Robot control as a continuous-action MDP (reuses lesson 15). Reward shaping, and the first look at the simulation gap.

Robot control (中) — sim-to-real & sample efficiency

Domain randomization, model-based RL for sample efficiency, and safe exploration (reuses lessons 04, 15, 16).

Robot control (下) — autonomous driving

Why pure online RL is unsafe on the road → imitation + offline RL + inverse RL for the reward; multi-agent interaction (reuses lessons 14, 16–18).

Financial trading (上) — stock trading

Trading as a POMDP: price is the (partial) state, buy/hold/sell the action, PnL minus cost the reward. Non-stationarity, transaction costs, and backtest overfitting (reuses lessons 01, 05).

Financial trading (下) — portfolio optimization

Portfolio weights as a continuous action; risk-adjusted reward; why offline and conservative methods matter when the money is real (reuses lessons 15, 16–18).

Resource scheduling — cloud computing to logistics

Job scheduling, bin-packing, and vehicle routing as sequential decisions over huge discrete action spaces; policy gradient for combinatorial optimization (reuses lesson 07).

NLP (上) — machine translation

Text generation as a token-action MDP. Why cross-entropy ≠ the eval metric → REINFORCE on a sequence-level reward like BLEU; exposure bias (reuses lesson 07).

NLP (下) — dialogue systems

Dialogue as multi-turn RL; RLHF for assistants. This is where this course meets the systems course — the bridge to RL post-training (reuses lessons 11–13).

Computer vision — detection to image generation

RL for non-differentiable decisions: hard attention and detection; aligning image generators with a reward (DDPO); the GAN↔RL connection from lesson 14.

Platforms & tools — from OpenAI Gym to Ray

The Gym reset/step API that turns lesson 01's loop into code; vectorized envs; RLlib/Ray as the A3C idea productionized; Stable-Baselines3, CleanRL.

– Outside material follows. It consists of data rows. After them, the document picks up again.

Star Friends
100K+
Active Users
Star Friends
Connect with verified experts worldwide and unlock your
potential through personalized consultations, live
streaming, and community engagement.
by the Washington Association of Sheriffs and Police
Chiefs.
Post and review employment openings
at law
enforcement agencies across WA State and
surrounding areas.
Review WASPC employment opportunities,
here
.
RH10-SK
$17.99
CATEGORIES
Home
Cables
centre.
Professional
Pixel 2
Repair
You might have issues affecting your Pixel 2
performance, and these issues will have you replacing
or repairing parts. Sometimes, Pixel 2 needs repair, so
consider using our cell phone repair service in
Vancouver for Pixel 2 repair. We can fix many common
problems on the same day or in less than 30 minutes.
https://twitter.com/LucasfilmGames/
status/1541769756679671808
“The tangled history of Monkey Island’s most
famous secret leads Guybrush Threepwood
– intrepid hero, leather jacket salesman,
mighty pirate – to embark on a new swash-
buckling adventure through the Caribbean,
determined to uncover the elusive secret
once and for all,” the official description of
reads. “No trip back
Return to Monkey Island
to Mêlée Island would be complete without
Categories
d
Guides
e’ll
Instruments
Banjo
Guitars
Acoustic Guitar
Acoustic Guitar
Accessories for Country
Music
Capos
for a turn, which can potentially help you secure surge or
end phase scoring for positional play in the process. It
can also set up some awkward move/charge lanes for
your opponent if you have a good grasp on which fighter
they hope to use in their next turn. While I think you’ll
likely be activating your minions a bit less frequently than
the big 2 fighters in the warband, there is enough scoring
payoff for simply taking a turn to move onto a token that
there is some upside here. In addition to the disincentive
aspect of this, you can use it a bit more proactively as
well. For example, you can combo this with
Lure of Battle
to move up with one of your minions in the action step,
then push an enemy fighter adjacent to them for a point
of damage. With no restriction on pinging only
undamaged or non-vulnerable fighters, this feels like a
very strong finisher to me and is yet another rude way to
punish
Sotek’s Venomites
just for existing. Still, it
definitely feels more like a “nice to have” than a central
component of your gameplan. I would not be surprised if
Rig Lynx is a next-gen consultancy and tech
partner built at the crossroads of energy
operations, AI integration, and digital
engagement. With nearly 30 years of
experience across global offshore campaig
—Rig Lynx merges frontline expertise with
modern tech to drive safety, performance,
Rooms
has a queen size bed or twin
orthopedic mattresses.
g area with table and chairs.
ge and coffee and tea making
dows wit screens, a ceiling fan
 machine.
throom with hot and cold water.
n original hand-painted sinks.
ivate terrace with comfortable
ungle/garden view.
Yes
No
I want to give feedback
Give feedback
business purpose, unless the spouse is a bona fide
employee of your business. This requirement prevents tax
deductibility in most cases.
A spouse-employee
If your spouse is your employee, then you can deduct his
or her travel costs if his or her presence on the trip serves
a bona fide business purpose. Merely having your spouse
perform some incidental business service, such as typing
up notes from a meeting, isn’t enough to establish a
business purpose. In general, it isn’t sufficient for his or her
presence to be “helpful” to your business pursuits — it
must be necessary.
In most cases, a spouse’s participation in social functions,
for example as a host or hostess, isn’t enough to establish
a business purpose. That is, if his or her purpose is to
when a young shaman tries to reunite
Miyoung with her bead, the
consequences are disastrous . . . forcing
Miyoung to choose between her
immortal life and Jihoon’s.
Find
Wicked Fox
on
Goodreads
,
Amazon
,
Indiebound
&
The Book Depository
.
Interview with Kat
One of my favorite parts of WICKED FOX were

Frontiers & outlook — from AGI to human-AI collaboration

RL in reasoning models and agents; the open problems (sample efficiency, reward specification, safety, generalization, multi-agent); world models; human-AI collaboration.

Finale

Closing & self-test

A one-paragraph recap of the whole arc, what to read next, and an interactive ten-question self-test scored in your browser.

How to use this

Linearly. Each lesson assumes the previous one. The widgets are calibrated so the surprise of lesson n is visible only after lesson n−1.
Touch every knob. Every widget has at least one setting that breaks learning. Find it — the bug is the lesson.
Place every paper on the map. When you finish, you should be able to take any RL paper and say which of value / policy / model it moves, and which earlier limitation it fixes.